A withdrawal of the Westshore School bus service would not only impact on parents and pupils, it also had the potential to eventually close the school, parents and teachers have said.
Lisa Ranapiri, who lives in Bay View and has two boys who attend Westshore School, said like other parents she was "surprised and upset" to learn that the Ministry of Education had announced it planned to reduce the bus service from Bay View from the start of the 2011 school year.
School principal Martin Madden, who saw the children on to the bus yesterday, expressed the same fears that if there was a total pull-out of services it could end up closing the school.
He said a significant fall in the roll was on the cards if the buses were canned, and that could tip the balance. There are presently about 125 pupils at Westshore, with about 45 eligible for the bus.
He and the board of trustees have planned a public meeting early next month, to go through the issue.
The ministry had advised the present service would be cut to just one drop-off point, at Onehunga Rd, from the start of the first term.
However, it was also announced recently that even that service would come in for review just two months later.
Mrs Ranapiri said she believed the ministry had a hidden agenda and was planning to eventually axe the service, which had run for about 70 years, completely.
"When I first heard about the service being cut back it never occurred at the time that there was a bigger picture here."
She said if pupil numbers using the buses fell, so too could the school roll - and that would bring the viability of keeping the school open into question.

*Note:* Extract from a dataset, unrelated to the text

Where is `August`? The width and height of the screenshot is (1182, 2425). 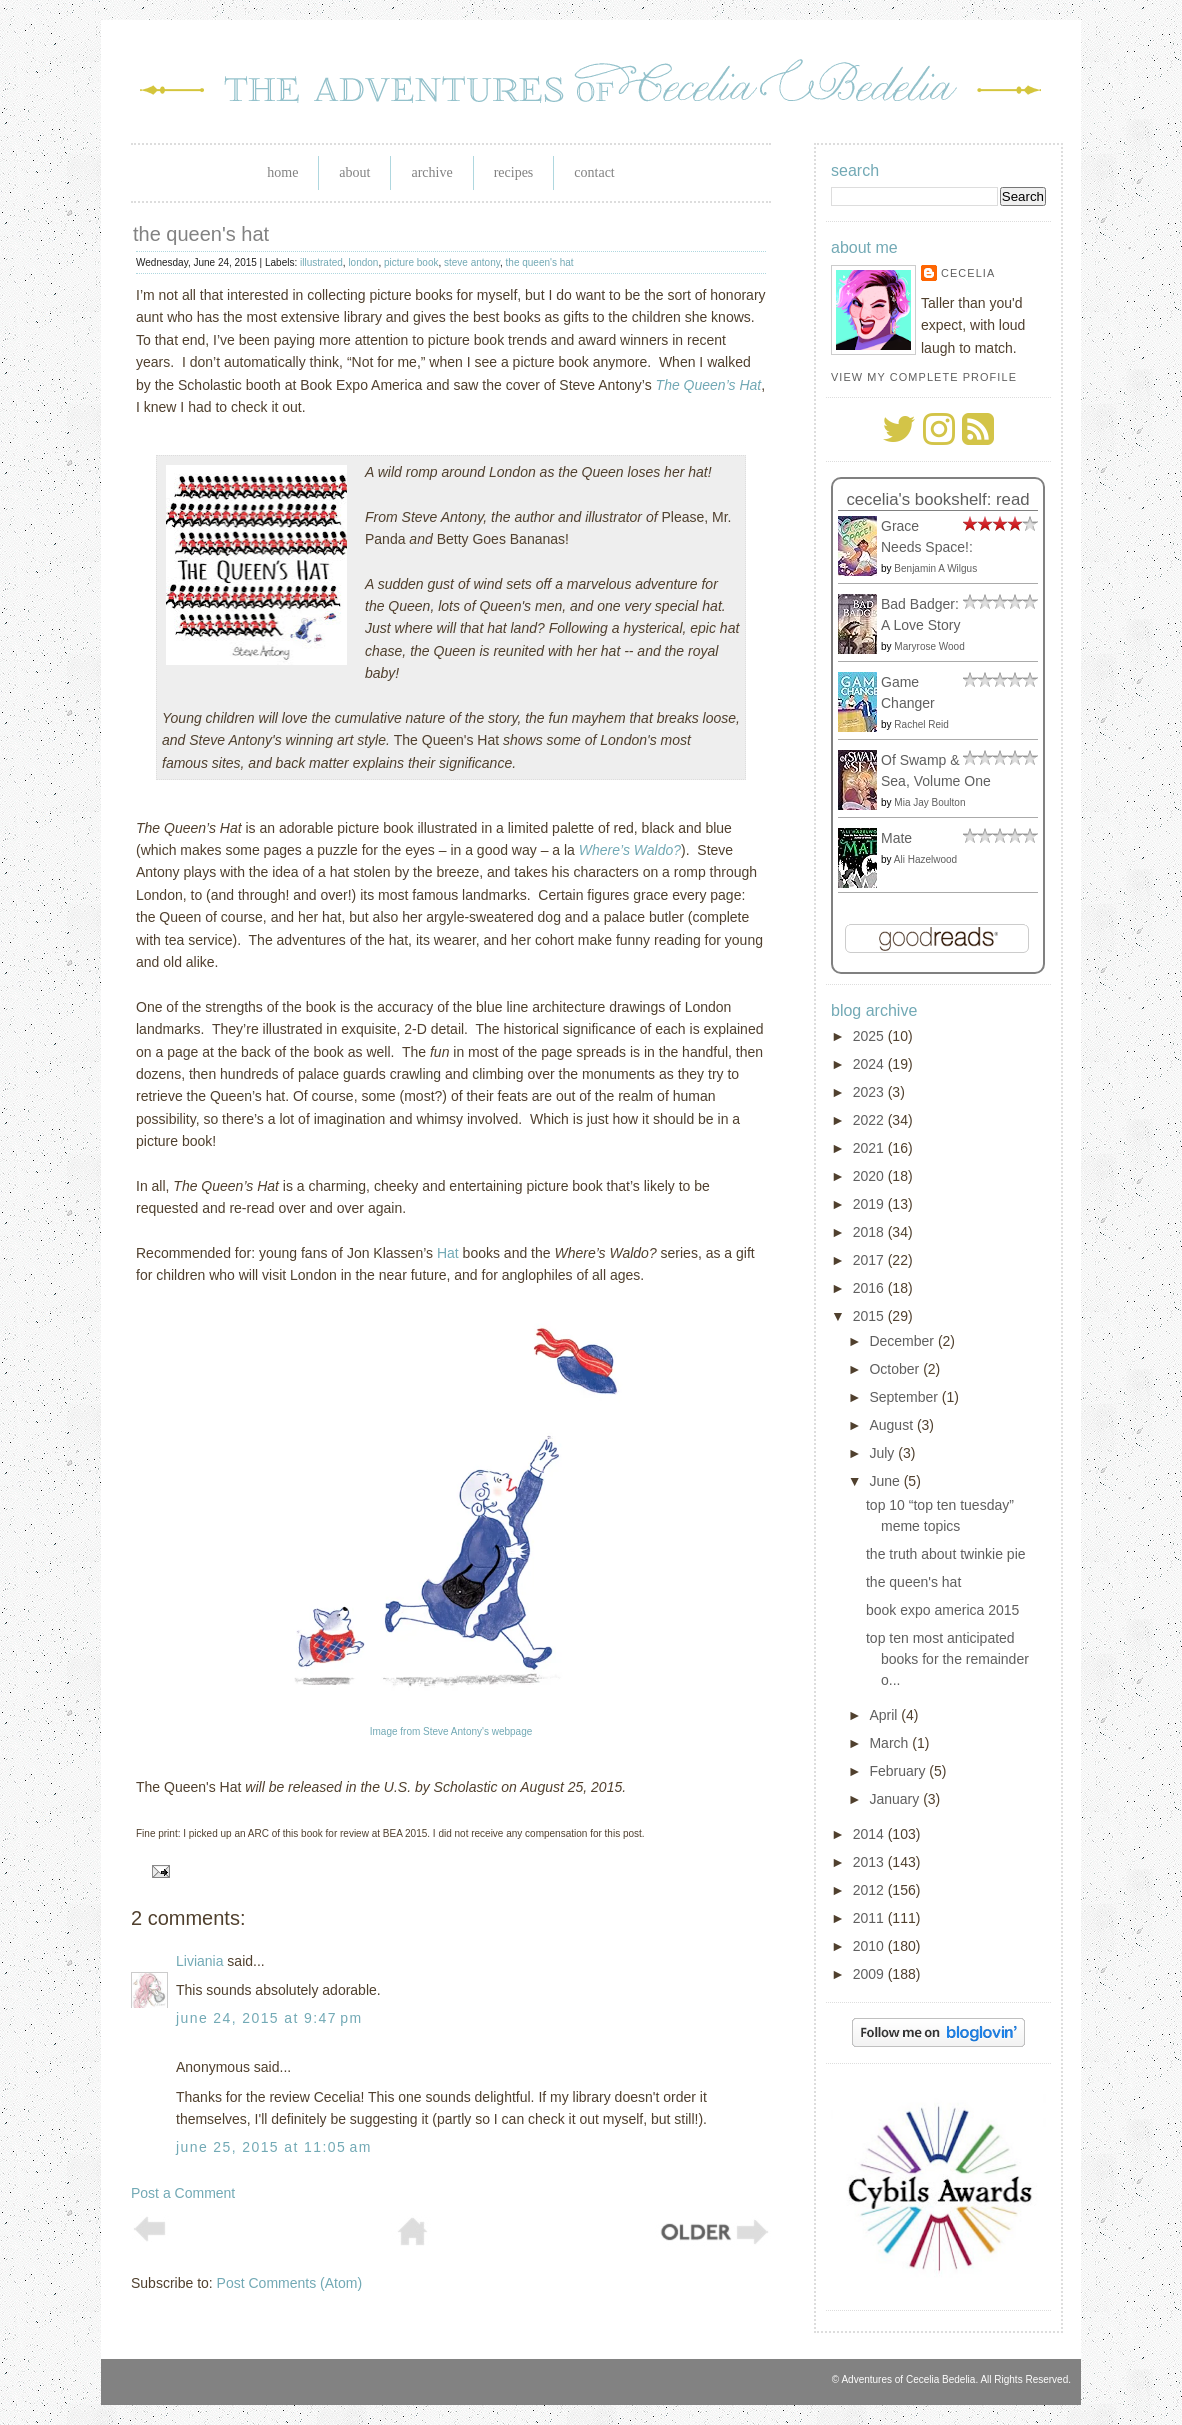 August is located at coordinates (892, 1425).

The Ministry of Education had stated that the bus service was no longer financially viable and did not comply with its pupil catchment policy.
"I find that rationale absurd," Mrs Ranapiri said.
"The bus service has been operating since the 1930s and openly operated outside the policy for some time. Why are they enforcing a catchment area that includes the main highway, the airport, extensive farmland and ocean but excludes the existing pupils who live in Bay View?"
She said apart from future uncertainty over how to get children to and from school, and the additional costs that would involve, parents could also be faced with having to move schools part-way through the year.
The other school in the region was Eskdale School, which was currently under expansion, in the wake of the ministry purchasing additional land for it.
Mrs Ranapiri said she could see the ministry's point of view but argued a service was essential and children should not be disadvantaged.
If it came to it, the loss of the school would also have a major impact on local businesses, she said.
A public meeting will be held at 7pm on December 2, at the school hall, which the mayor, councillors, and local MPs had been invited to attend. Minister of Education Anne Tolley had also been invited.